Primeiro vieram as emboscadas do comboio, todas na área de Jerusalém, em Har-Tuv em 18 de março, Atarot em 24 de março e Saris em 24 de março, nas quais um total de 26 morreram e 18 veículos foram destruídos. Então aconteceram dois grandes desastres. Em 27 de março, milhares de milicianos locais atacaram um comboio de 50 veículos voltando do isolado Etzion Bloc para Jerusalém Ocidental - um agrupamento de quatro kibutzim entre Hebron e Belém - e pararam, lançando fogo no 186 Haganah. Na manhã seguinte, a situação dos judeus era desesperadora. Os sobrevôos dos aviões de observação da Haganah, lançando uma granada ocasional sobre os milicianos, não ajudaram muito.
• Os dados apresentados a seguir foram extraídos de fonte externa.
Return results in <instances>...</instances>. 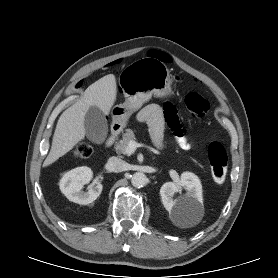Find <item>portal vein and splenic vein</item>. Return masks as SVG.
<instances>
[{
  "label": "portal vein and splenic vein",
  "instance_id": "portal-vein-and-splenic-vein-1",
  "mask_svg": "<svg viewBox=\"0 0 278 278\" xmlns=\"http://www.w3.org/2000/svg\"><path fill=\"white\" fill-rule=\"evenodd\" d=\"M137 147H138L137 142H135L134 140H131L127 145L126 153L129 155L134 153L136 151Z\"/></svg>",
  "mask_w": 278,
  "mask_h": 278
}]
</instances>
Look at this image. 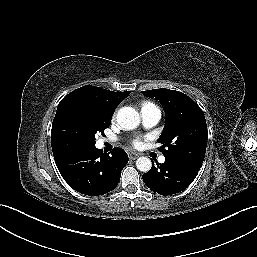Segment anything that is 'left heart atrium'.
Returning <instances> with one entry per match:
<instances>
[{
  "label": "left heart atrium",
  "instance_id": "1",
  "mask_svg": "<svg viewBox=\"0 0 257 257\" xmlns=\"http://www.w3.org/2000/svg\"><path fill=\"white\" fill-rule=\"evenodd\" d=\"M141 144H142V141H141V139H139V138H137V139H135V140L133 141V145H134L135 147H139Z\"/></svg>",
  "mask_w": 257,
  "mask_h": 257
}]
</instances>
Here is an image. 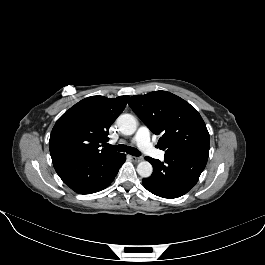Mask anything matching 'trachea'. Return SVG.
<instances>
[{
	"label": "trachea",
	"mask_w": 265,
	"mask_h": 265,
	"mask_svg": "<svg viewBox=\"0 0 265 265\" xmlns=\"http://www.w3.org/2000/svg\"><path fill=\"white\" fill-rule=\"evenodd\" d=\"M105 147L109 148L111 150H114V151H118V152H126L130 155H133V156H140L141 155V153L137 149H135L133 147H128V146L123 145V144H120L117 146H112L110 144H106Z\"/></svg>",
	"instance_id": "trachea-1"
}]
</instances>
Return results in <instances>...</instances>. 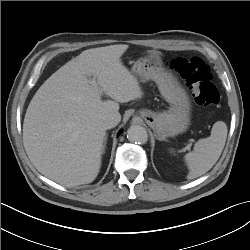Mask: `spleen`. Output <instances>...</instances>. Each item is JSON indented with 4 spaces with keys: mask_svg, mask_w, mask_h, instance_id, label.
I'll return each mask as SVG.
<instances>
[{
    "mask_svg": "<svg viewBox=\"0 0 250 250\" xmlns=\"http://www.w3.org/2000/svg\"><path fill=\"white\" fill-rule=\"evenodd\" d=\"M227 126L223 121L214 123L211 135L199 139L194 150L185 155V162L189 169L188 179H195L209 171L218 161L227 138Z\"/></svg>",
    "mask_w": 250,
    "mask_h": 250,
    "instance_id": "obj_1",
    "label": "spleen"
}]
</instances>
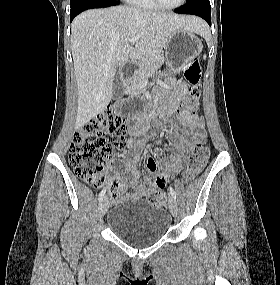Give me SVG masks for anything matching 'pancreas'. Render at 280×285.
Listing matches in <instances>:
<instances>
[{
  "instance_id": "pancreas-1",
  "label": "pancreas",
  "mask_w": 280,
  "mask_h": 285,
  "mask_svg": "<svg viewBox=\"0 0 280 285\" xmlns=\"http://www.w3.org/2000/svg\"><path fill=\"white\" fill-rule=\"evenodd\" d=\"M164 62L161 55L156 57H144L138 65V70L129 82L127 93L134 94L140 91L144 80L152 75Z\"/></svg>"
}]
</instances>
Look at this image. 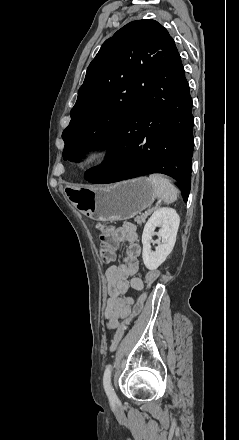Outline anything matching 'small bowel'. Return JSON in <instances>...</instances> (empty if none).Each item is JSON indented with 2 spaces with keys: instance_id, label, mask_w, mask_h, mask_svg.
Masks as SVG:
<instances>
[{
  "instance_id": "1",
  "label": "small bowel",
  "mask_w": 239,
  "mask_h": 440,
  "mask_svg": "<svg viewBox=\"0 0 239 440\" xmlns=\"http://www.w3.org/2000/svg\"><path fill=\"white\" fill-rule=\"evenodd\" d=\"M116 246L109 261L115 259V251L120 242H127L124 263L111 265L106 270L107 305L104 312L106 326L109 330L117 328L119 321L126 318L131 312L134 303L130 289L141 290L143 281L136 276L139 268L141 246L137 243L138 235L134 224L126 223L118 227L115 232Z\"/></svg>"
}]
</instances>
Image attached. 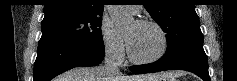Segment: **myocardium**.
Instances as JSON below:
<instances>
[{"label": "myocardium", "instance_id": "f54148a6", "mask_svg": "<svg viewBox=\"0 0 237 81\" xmlns=\"http://www.w3.org/2000/svg\"><path fill=\"white\" fill-rule=\"evenodd\" d=\"M136 23L141 26H151L154 29H156V31L160 35V38L162 41V46H161L159 52L157 54H155L154 56H151L148 58H138L132 53L129 42L127 40L126 46H127V53H128V57H129L130 61H132L135 64H148V63H153V62L158 61L165 55V53L167 52V49H168L169 43H168V37H167L165 31L158 23H156L155 21H152V20L139 19L136 21Z\"/></svg>", "mask_w": 237, "mask_h": 81}]
</instances>
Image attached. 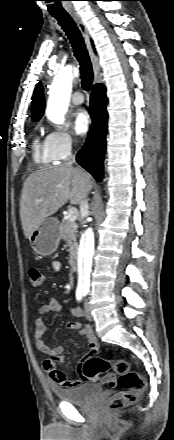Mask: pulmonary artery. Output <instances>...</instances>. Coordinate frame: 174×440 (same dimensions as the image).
Returning a JSON list of instances; mask_svg holds the SVG:
<instances>
[{"mask_svg": "<svg viewBox=\"0 0 174 440\" xmlns=\"http://www.w3.org/2000/svg\"><path fill=\"white\" fill-rule=\"evenodd\" d=\"M71 101L73 104L75 105H79L82 104L84 102V97L83 94L81 92H75L72 96H71Z\"/></svg>", "mask_w": 174, "mask_h": 440, "instance_id": "1", "label": "pulmonary artery"}]
</instances>
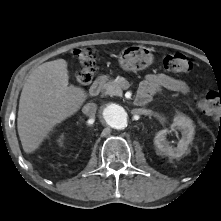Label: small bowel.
<instances>
[{
  "mask_svg": "<svg viewBox=\"0 0 221 221\" xmlns=\"http://www.w3.org/2000/svg\"><path fill=\"white\" fill-rule=\"evenodd\" d=\"M160 88H166L179 93L188 92V86L183 80L164 73H155L146 76L145 80L141 83L140 93L150 96Z\"/></svg>",
  "mask_w": 221,
  "mask_h": 221,
  "instance_id": "small-bowel-1",
  "label": "small bowel"
}]
</instances>
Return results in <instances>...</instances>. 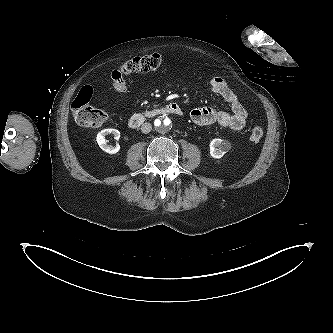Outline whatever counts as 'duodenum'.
<instances>
[{
  "mask_svg": "<svg viewBox=\"0 0 333 333\" xmlns=\"http://www.w3.org/2000/svg\"><path fill=\"white\" fill-rule=\"evenodd\" d=\"M163 114H172L180 116L183 114V110L178 103L171 102L160 108L150 109L133 114L128 121V125L130 128L136 129L140 127L147 119Z\"/></svg>",
  "mask_w": 333,
  "mask_h": 333,
  "instance_id": "410a0bca",
  "label": "duodenum"
}]
</instances>
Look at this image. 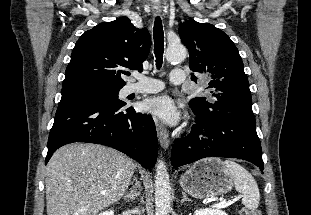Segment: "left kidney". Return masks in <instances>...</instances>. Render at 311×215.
<instances>
[{"label":"left kidney","mask_w":311,"mask_h":215,"mask_svg":"<svg viewBox=\"0 0 311 215\" xmlns=\"http://www.w3.org/2000/svg\"><path fill=\"white\" fill-rule=\"evenodd\" d=\"M194 215H228V214L219 209L205 208L201 210H196Z\"/></svg>","instance_id":"obj_1"}]
</instances>
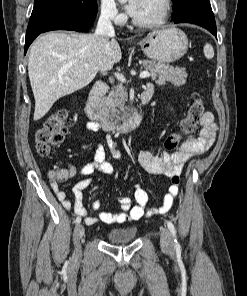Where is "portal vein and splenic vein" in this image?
<instances>
[{"label":"portal vein and splenic vein","instance_id":"obj_1","mask_svg":"<svg viewBox=\"0 0 247 296\" xmlns=\"http://www.w3.org/2000/svg\"><path fill=\"white\" fill-rule=\"evenodd\" d=\"M85 67H88V65H86ZM150 76H152V74L149 73L148 71H143V72H141L140 75H139V77H140L141 79H143V78H147V77H150ZM115 77H116L120 82H122V83H125V82H126L125 77H124L122 74H120V73H115Z\"/></svg>","mask_w":247,"mask_h":296}]
</instances>
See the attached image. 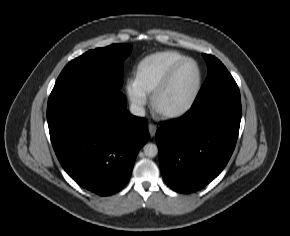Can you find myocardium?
Returning <instances> with one entry per match:
<instances>
[{
    "label": "myocardium",
    "mask_w": 290,
    "mask_h": 236,
    "mask_svg": "<svg viewBox=\"0 0 290 236\" xmlns=\"http://www.w3.org/2000/svg\"><path fill=\"white\" fill-rule=\"evenodd\" d=\"M193 63L196 67L197 70V81H196V86L195 89L190 97V99L180 108L174 109V110H165L162 109L158 106V99L160 95L166 90V88L169 86L174 74L176 71L185 63ZM202 81H203V76H202V70L199 65V63L189 57H184L183 59L179 60L177 63H175L172 68L169 70L167 73L166 77L164 80L156 87V89L153 91L150 103H151V108L152 111L156 116L162 119H173V118H178L186 114L196 103L198 96L201 92L202 88Z\"/></svg>",
    "instance_id": "obj_1"
}]
</instances>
Por fim, uma coluna blindada britânica conseguiu passar e negociar um cessar-fogo. Os homens da Haganah foram forçados a abandonar todos os seus veículos e entregar suas armas. O Haganah perdeu 15 mortos e 73 feridos, além de 10 carros blindados, 4 ônibus e 25 caminhões blindados.

Um destino ainda pior se abateu sobre um comboio menor do Haganah na Galiléia Ocidental, rumo ao Kibutz Yehiam, em 27 de março. O comboio foi perdido para o Exército de Libertação Árabe e emboscadores locais, com 47 homens do Haganah mortos; muitos dos corpos recuperados pelos britânicos posteriormente foram mutilados. Um terceiro comboio, a caminho de Tel Aviv para Jerusalém, foi gravemente atacado em Hulda em 31 de março.
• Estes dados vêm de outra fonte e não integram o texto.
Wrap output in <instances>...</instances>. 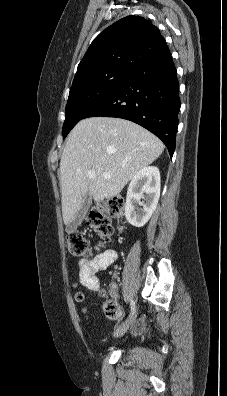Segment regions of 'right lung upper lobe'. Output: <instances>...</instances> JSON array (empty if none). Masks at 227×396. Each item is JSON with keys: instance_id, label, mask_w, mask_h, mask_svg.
Segmentation results:
<instances>
[{"instance_id": "cb5924a9", "label": "right lung upper lobe", "mask_w": 227, "mask_h": 396, "mask_svg": "<svg viewBox=\"0 0 227 396\" xmlns=\"http://www.w3.org/2000/svg\"><path fill=\"white\" fill-rule=\"evenodd\" d=\"M159 29L143 17L127 16L102 31L78 65L73 84L113 68L133 70L166 47Z\"/></svg>"}]
</instances>
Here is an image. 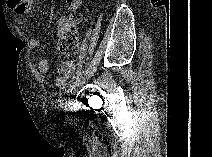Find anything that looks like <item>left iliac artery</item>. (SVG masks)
I'll use <instances>...</instances> for the list:
<instances>
[{
	"mask_svg": "<svg viewBox=\"0 0 212 157\" xmlns=\"http://www.w3.org/2000/svg\"><path fill=\"white\" fill-rule=\"evenodd\" d=\"M81 83V81H75L73 83L70 84V86L66 89V93H70L72 92L79 84Z\"/></svg>",
	"mask_w": 212,
	"mask_h": 157,
	"instance_id": "1",
	"label": "left iliac artery"
}]
</instances>
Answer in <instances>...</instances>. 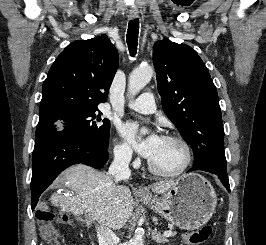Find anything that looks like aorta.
<instances>
[{
	"instance_id": "1",
	"label": "aorta",
	"mask_w": 266,
	"mask_h": 245,
	"mask_svg": "<svg viewBox=\"0 0 266 245\" xmlns=\"http://www.w3.org/2000/svg\"><path fill=\"white\" fill-rule=\"evenodd\" d=\"M153 70L152 66H138L130 72L128 80V92L129 96H136L140 92L141 88H144L152 78ZM144 229L137 227L135 229L134 237L131 245H144Z\"/></svg>"
}]
</instances>
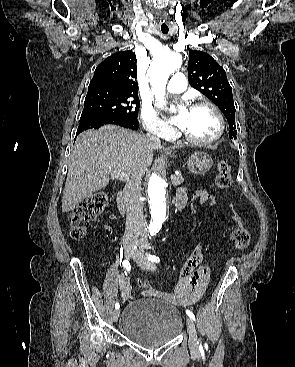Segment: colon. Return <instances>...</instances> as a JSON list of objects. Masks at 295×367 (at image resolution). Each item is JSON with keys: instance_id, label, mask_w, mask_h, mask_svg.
<instances>
[{"instance_id": "5ec220e1", "label": "colon", "mask_w": 295, "mask_h": 367, "mask_svg": "<svg viewBox=\"0 0 295 367\" xmlns=\"http://www.w3.org/2000/svg\"><path fill=\"white\" fill-rule=\"evenodd\" d=\"M231 184L232 175L230 164L228 161L222 160L218 163L217 167L216 185L220 189H227L231 186ZM189 199V203L191 205L188 208L189 211L198 212L205 211L207 208H209V206L217 205L219 198L216 195L203 196L201 198L203 201H205L203 202L198 198V196L191 195ZM108 200V194L106 192L100 191L88 196L75 207L69 216L71 236L74 239L79 240L85 236L88 226L105 210ZM203 203L204 205L200 206ZM232 219L236 224V227L231 235L233 244L237 250H245L250 243L249 232L242 226L239 214L233 209ZM140 286L146 294L153 293L149 281L144 279L140 280Z\"/></svg>"}]
</instances>
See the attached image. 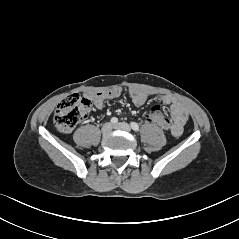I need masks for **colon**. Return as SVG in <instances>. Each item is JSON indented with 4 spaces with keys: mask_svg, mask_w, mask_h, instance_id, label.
<instances>
[{
    "mask_svg": "<svg viewBox=\"0 0 239 239\" xmlns=\"http://www.w3.org/2000/svg\"><path fill=\"white\" fill-rule=\"evenodd\" d=\"M91 112V100L79 94H72L61 100L57 106L54 124L63 133H71L75 127L84 121ZM147 126L168 124L165 119V108L160 104H152L144 115Z\"/></svg>",
    "mask_w": 239,
    "mask_h": 239,
    "instance_id": "colon-1",
    "label": "colon"
}]
</instances>
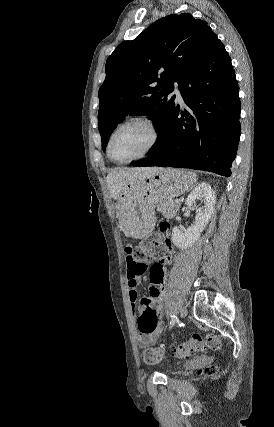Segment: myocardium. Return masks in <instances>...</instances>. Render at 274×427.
I'll return each instance as SVG.
<instances>
[{
    "label": "myocardium",
    "instance_id": "obj_1",
    "mask_svg": "<svg viewBox=\"0 0 274 427\" xmlns=\"http://www.w3.org/2000/svg\"><path fill=\"white\" fill-rule=\"evenodd\" d=\"M133 123H143L145 124L151 131L152 133V140L151 143L148 145V147L141 152L140 154L134 156L133 158L129 159V160H119L117 159L111 150V143H112V139L114 137V135L123 127L133 124ZM161 141V131L158 127V125L156 124V122L153 120V118H151L148 115H136L133 117L128 118L127 120L123 121L122 123L118 124L113 131L111 132V134L109 135L108 141H107V154L108 157L115 163L117 164H129L131 162L143 159L145 157H147L148 155H150L155 148L159 145Z\"/></svg>",
    "mask_w": 274,
    "mask_h": 427
}]
</instances>
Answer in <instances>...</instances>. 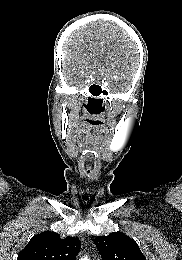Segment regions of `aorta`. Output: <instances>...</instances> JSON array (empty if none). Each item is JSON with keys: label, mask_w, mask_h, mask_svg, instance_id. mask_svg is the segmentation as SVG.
I'll list each match as a JSON object with an SVG mask.
<instances>
[{"label": "aorta", "mask_w": 182, "mask_h": 260, "mask_svg": "<svg viewBox=\"0 0 182 260\" xmlns=\"http://www.w3.org/2000/svg\"><path fill=\"white\" fill-rule=\"evenodd\" d=\"M81 260H89L87 257L82 258Z\"/></svg>", "instance_id": "1"}]
</instances>
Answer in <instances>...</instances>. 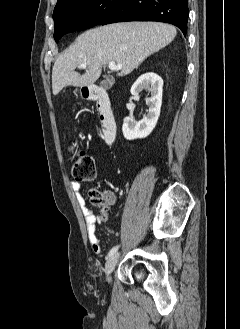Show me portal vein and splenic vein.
Here are the masks:
<instances>
[{"mask_svg": "<svg viewBox=\"0 0 240 329\" xmlns=\"http://www.w3.org/2000/svg\"><path fill=\"white\" fill-rule=\"evenodd\" d=\"M78 67L81 69H85L87 67V65L85 63H83V64H80ZM108 67L110 70L117 71V70L122 69L123 65L122 64L116 65L115 62H109Z\"/></svg>", "mask_w": 240, "mask_h": 329, "instance_id": "portal-vein-and-splenic-vein-1", "label": "portal vein and splenic vein"}]
</instances>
O alto comissário britânico na Palestina, general Alan Cunningham, entendeu o significado do que havia ocorrido. É cada vez mais evidente que o Yishuv e seus líderes estão profundamente preocupados com o futuro. A intensificação dos ataques árabes às comunicações ... trouxe para casa a situação precária das comunidades judaicas, grandes e pequenas, que dependem de linhas de abastecimento que passam pelo país controlado por árabes, relatou ele a Londres em 3 de abril. Em particular, agora se percebe que a posição da Jerusalém judaica, onde já existe uma escassez de alimentos, provavelmente ficará desesperadora depois de 16 de maio ... O equilíbrio da luta parece ter se voltado muito a favor dos árabes.

Ao longo do conflito, os britânicos, gradualmente diminuindo sua presença militar e civil, tentaram manter a lei e a ordem e, em geral, até meados de março, ajudaram a Haganah - com escoltas para os comboios que viajavam entre as cidades e ocasional intervenção ativa contra ataques árabes milicianos. Os árabes eram geralmente os agressores e os britânicos estavam empenhados em proteger vidas e propriedades. Ao mesmo tempo, muitos soldados britânicos, durante anos alvos do terrorismo Irgun e Stern Gang, e ocasionalmente com preconceitos antijudaicos, simpatizaram e ocasionalmente ajudaram os árabes; dezenas de desertores britânicos lutaram com as milícias árabes.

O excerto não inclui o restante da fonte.